(42b) Designing Iron Oxide-Metal Organic Framework Superstructures By Ligand-Mediated Self-Assembly

Exploring the impact of surface ligands on self-assembly indicates the potential of a delicate controlled structures, which favors the various relevant applications through collective properties of assembled independent NPs. We demonstrate for the first time a co-assembly of Metal Organic Framework (MOF) and Iron Oxide (Fe₃O₄)nanoparticles, which is mediated by surface ligands on Fe₃O₄ nanoparticles. In the co-assembly process by adding a mixture solution of Fe₃O₄ and MOF NPs onto a liquid-air interface, the oleic acid capped Fe₃O₄ NPs initially formed a superlattice template which enhanced a single layered MOF film co-assemble on its top, resulting a 2D double-layered superstructure. When the surface ligands of Fe₃O₄ NPs were exchanged to polystyrene (PS), Fe₃O₄ and MOF NPs randomly assembled into single-layered structure. STEM/EDX and three-dimensional tomography reconstruction images have confirmed the different hierarchical structures formed by co-assembly of Fe₃O₄ NPs and MOF NPs with different capping ligands. By varying the experimental conditions, we found that the different self-assembly processes could be mediated by the surface ligands of Fe₃O₄ NPs.
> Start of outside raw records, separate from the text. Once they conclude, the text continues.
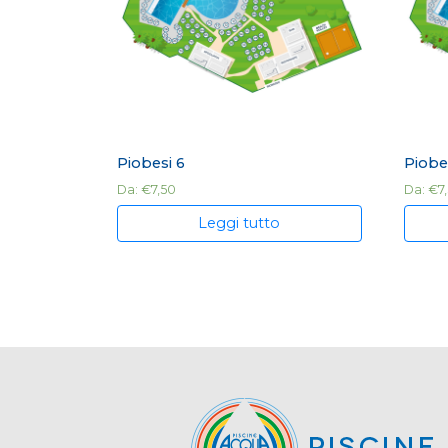
Piobesi 6
Piobe
Da:
€
7,50
Da:
€
7
Leggi tutto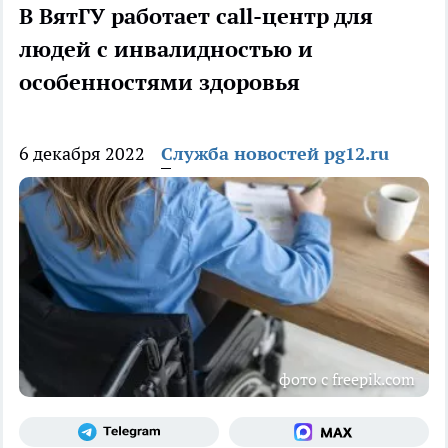
В ВятГУ работает call-центр для
людей с инвалидностью и
особенностями здоровья
6 декабря 2022
Служба новостей pg12.ru
фото с freepik.com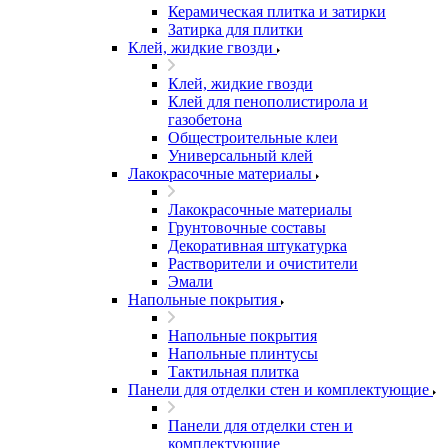
Керамическая плитка и затирки
Затирка для плитки
Клей, жидкие гвозди
Клей, жидкие гвозди
Клей для пенополистирола и
газобетона
Общестроительные клеи
Универсальный клей
Лакокрасочные материалы
Лакокрасочные материалы
Грунтовочные составы
Декоративная штукатурка
Растворители и очистители
Эмали
Напольные покрытия
Напольные покрытия
Напольные плинтусы
Тактильная плитка
Панели для отделки стен и комплектующие
Панели для отделки стен и
комплектующие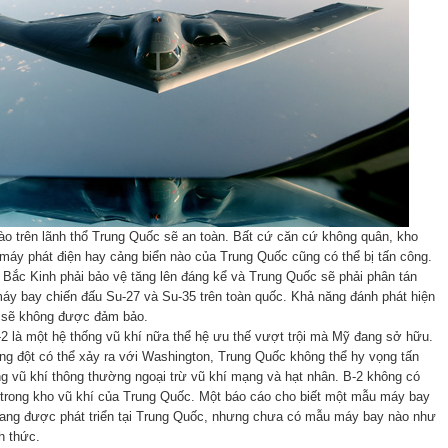
ào trên lãnh thổ Trung Quốc sẽ an toàn. Bất cứ căn cứ không quân, kho
 máy phát điện hay cảng biển nào của Trung Quốc cũng có thể bị tấn công.
 Bắc Kinh phải bảo vệ tăng lên đáng kể và Trung Quốc sẽ phải phân tán
áy bay chiến đấu Su-27 và Su-35 trên toàn quốc. Khả năng đánh phát hiện
 sẽ không được đảm bảo.
 là một hệ thống vũ khí nữa thể hệ ưu thế vượt trội mà Mỹ đang sở hữu.
ng đột có thể xảy ra với Washington, Trung Quốc không thể hy vọng tấn
g vũ khí thông thường ngoại trừ vũ khí mạng và hạt nhân. B-2 không có
h trong kho vũ khí của Trung Quốc. Một báo cáo cho biết một mẫu máy bay
ang được phát triển tại Trung Quốc, nhưng chưa có mẫu máy bay nào như
h thức.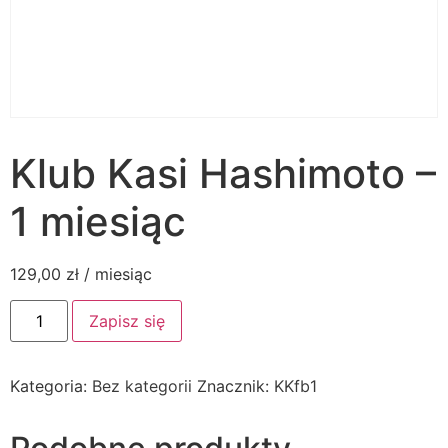
Klub Kasi Hashimoto –
1 miesiąc
129,00
zł
/ miesiąc
ilość
Zapisz się
Klub
Kasi
Hashimoto
-
Kategoria:
Bez kategorii
Znacznik:
KKfb1
1
miesiąc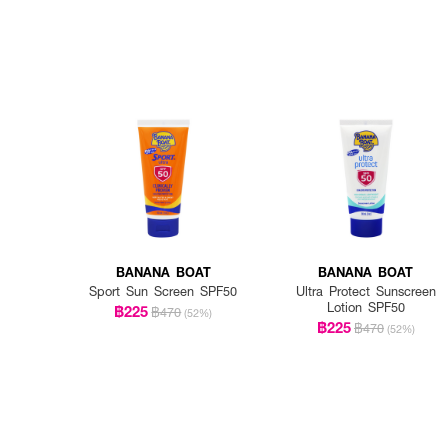
BANANA BOAT
BANANA BOAT
Sport Sun Screen SPF50
Ultra Protect Sunscreen
Lotion SPF50
฿225
฿470
(52%)
฿225
฿470
(52%)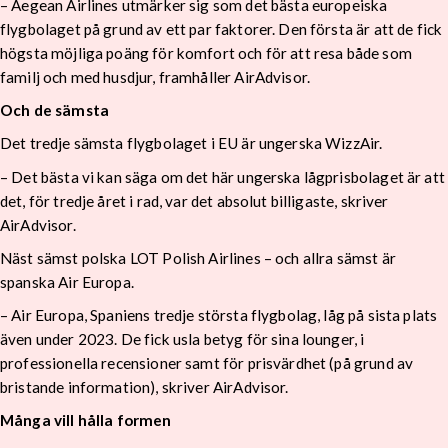
– Aegean Airlines utmärker sig som det bästa europeiska
flygbolaget på grund av ett par faktorer. Den första är att de fick
högsta möjliga poäng för komfort och för att resa både som
familj och med husdjur, framhåller AirAdvisor.
Och de sämsta
Det tredje sämsta flygbolaget i EU är ungerska WizzAir.
– Det bästa vi kan säga om det här ungerska lågprisbolaget är att
det, för tredje året i rad, var det absolut billigaste, skriver
AirAdvisor.
Näst sämst polska LOT Polish Airlines – och allra sämst är
spanska Air Europa.
– Air Europa, Spaniens tredje största flygbolag, låg på sista plats
även under 2023. De fick usla betyg för sina lounger, i
professionella recensioner samt för prisvärdhet (på grund av
bristande information), skriver AirAdvisor.
Många vill hålla formen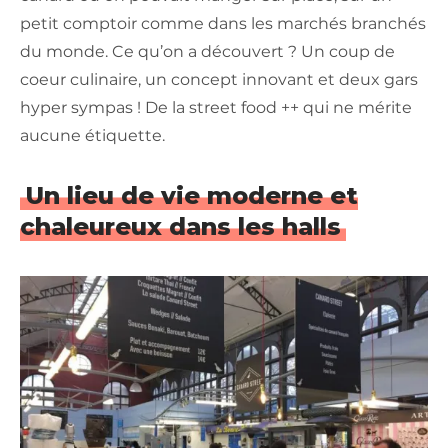
petit comptoir comme dans les marchés branchés
du monde. Ce qu’on a découvert ? Un coup de
coeur culinaire, un concept innovant et deux gars
hyper sympas ! De la street food ++ qui ne mérite
aucune étiquette.
Un lieu de vie moderne et
chaleureux dans les halls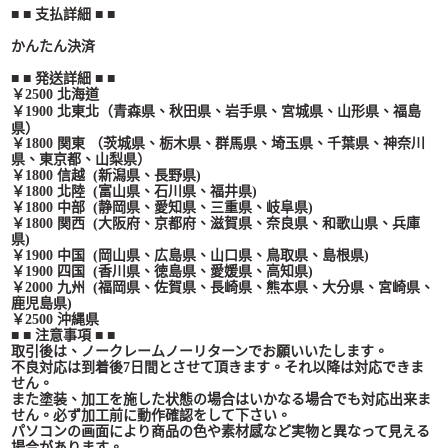
■ ■ 支払詳細 ■ ■
かんたん決済
■ ■ 発送詳細 ■ ■
￥2500 北海道
、
宮城県、山形県、福島
￥1900 北東北（青森県、秋田県、岩手県
県
）
￥1800 関東 （茨城県、栃木県、群馬県、埼玉県、千葉県、神奈川
県、東京都、山梨県）
￥1800 信越 (新潟県、長野県)
￥1800 北陸 (富山県、石川県、福井県)
￥1800 中部 (静岡県、愛知県、三重県、岐阜県)
￥1800 関西 (大阪府、京都府、滋賀県、奈良県、和歌山県、兵庫
県)
￥1900 中国 (岡山県、広島県、山口県、鳥取県、島根県)
￥1900 四国 (香川県、徳島県、愛媛県、高知県)
￥2000 九州 (福岡県、佐賀県、長崎県、熊本県、大分県、宮崎県、
鹿児島県)
￥2500 沖縄県
■ ■ 注意事項 ■ ■
取引後は、ノークレームノーリターンでお願いいたします。
不良対応は到着後7日間とさせて頂きます。それ以降は対応できま
せん。
また塗装、加工を施した状態の場合はいかなる場合でも対応出来ま
せん。必ず加工前に動作確認をして下さい。
パソコンの画面により商品の色や素材感など実物と異なって見える
場合があります。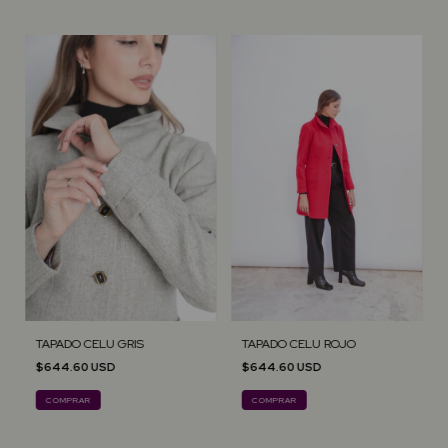
TAPADO CELU GRIS
TAPADO CELU ROJO
$644.60 USD
$644.60 USD
COMPRAR
COMPRAR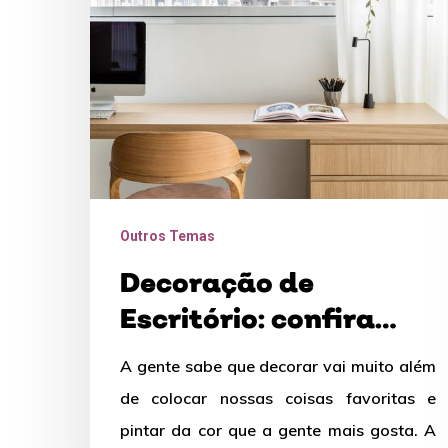
como
fazer
Outros Temas
Decoração de
Escritório: confira
como fazer
A gente sabe que decorar vai muito além
de colocar nossas coisas favoritas e
pintar da cor que a gente mais gosta. A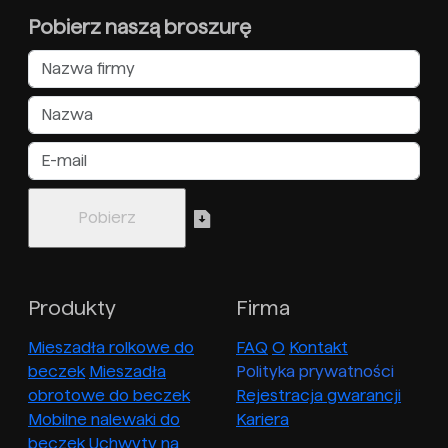
Pobierz naszą broszurę
Produkty
Firma
Mieszadła rolkowe do
FAQ
O
Kontakt
beczek
Mieszadła
Polityka prywatności
obrotowe do beczek
Rejestracja gwarancji
Mobilne nalewaki do
Kariera
beczek
Uchwyty na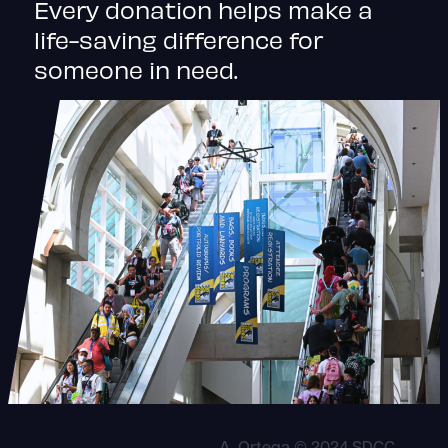
Every donation helps make a
life-saving difference for
someone in need.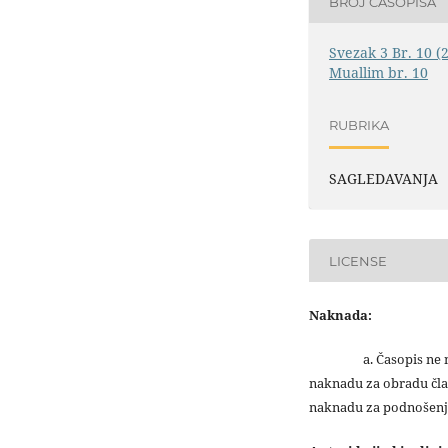
BROJ ČASOPISA
Svezak 3 Br. 10 (
Muallim br. 10
RUBRIKA
SAGLEDAVANJA
LICENSE
Naknada:
a. Časopis ne na
naknadu za obradu čla
naknadu za podnošenj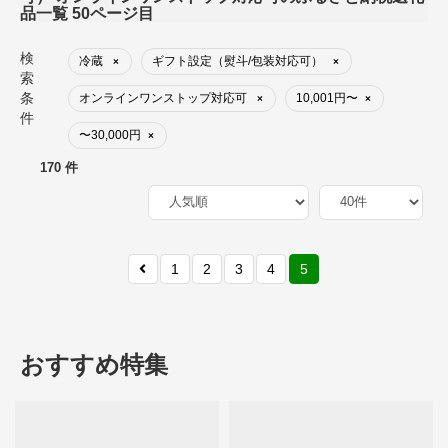
品一覧 50ページ目
検
冷蔵
ギフト設定（熨斗/包装対応可）
×
×
索
条
オンラインワンストップ対応可
10,001円〜
×
×
件
〜30,000円
×
170 件
1
2
3
4
5
おすすめ特集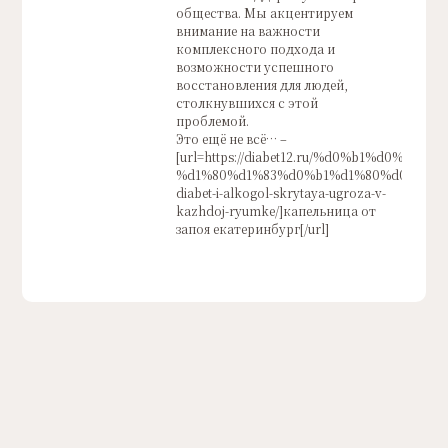
общества. Мы акцентируем
внимание на важности
комплексного подхода и
возможности успешного
восстановления для людей,
столкнувшихся с этой
проблемой.
Это ещё не всё… –
[url=https://diabet12.ru/%d0%b1%d0%b5%d
%d1%80%d1%83%d0%b1%d1%80%d0%b8%d0
diabet-i-alkogol-skrytaya-ugroza-v-
kazhdoj-ryumke/]капельница от
запоя екатеринбург[/url]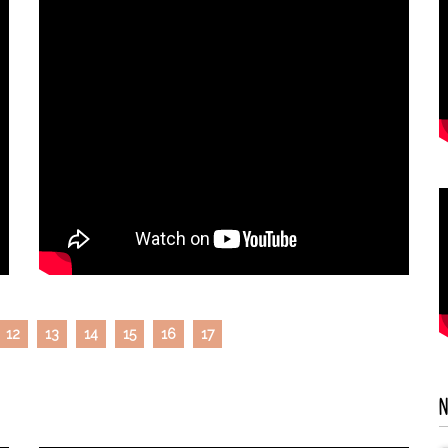
12
13
14
15
16
17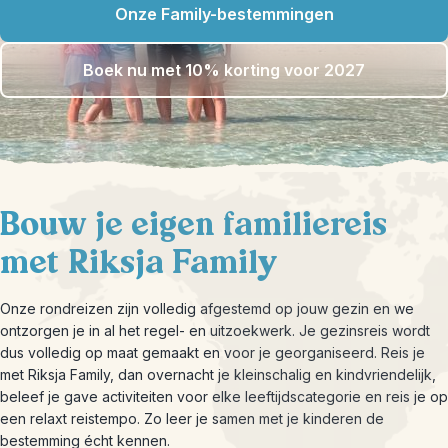
Onze Family-bestemmingen
Boek nu met 10% korting voor 2027
Bouw je eigen familiereis
met Riksja Family
Onze rondreizen zijn volledig afgestemd op jouw gezin en we
ontzorgen je in al het regel- en uitzoekwerk. Je gezinsreis wordt
dus volledig op maat gemaakt en voor je georganiseerd. Reis je
met Riksja Family, dan overnacht je kleinschalig en kindvriendelijk,
beleef je gave activiteiten voor elke leeftijdscategorie en reis je op
een relaxt reistempo. Zo leer je samen met je kinderen de
bestemming écht kennen.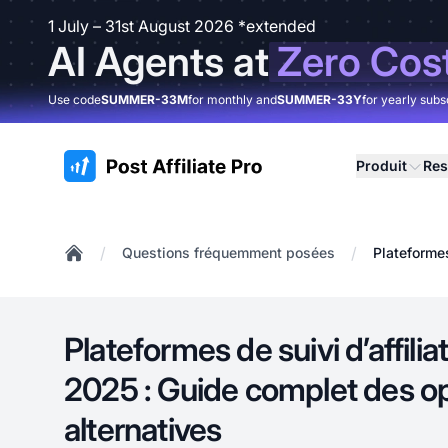
1 July – 31st August 2026 *extended
AI Agents at
Zero Cos
Use code
SUMMER-33M
for monthly and
SUMMER-33Y
for yearly subs
:site.title
Produit
Res
/
/
Questions fréquemment posées
Plateformes
Home
Plateformes de suivi d’affilia
2025 : Guide complet des op
alternatives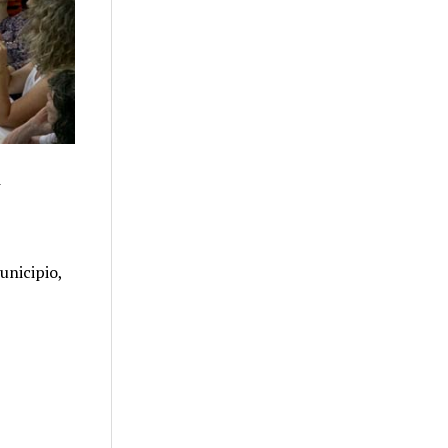
n
unicipio,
First principle calculations and Monte Carlo (MC) simulations were used to understand the different self-assembly behaviors, which further confirmed our hypothesis on ligand-mediated self-assembly. This study opens a new avenue for co-assembly of MOF NPs with inorganic NPs for functional materials, and provides deep kinetic understanding on self-assembly.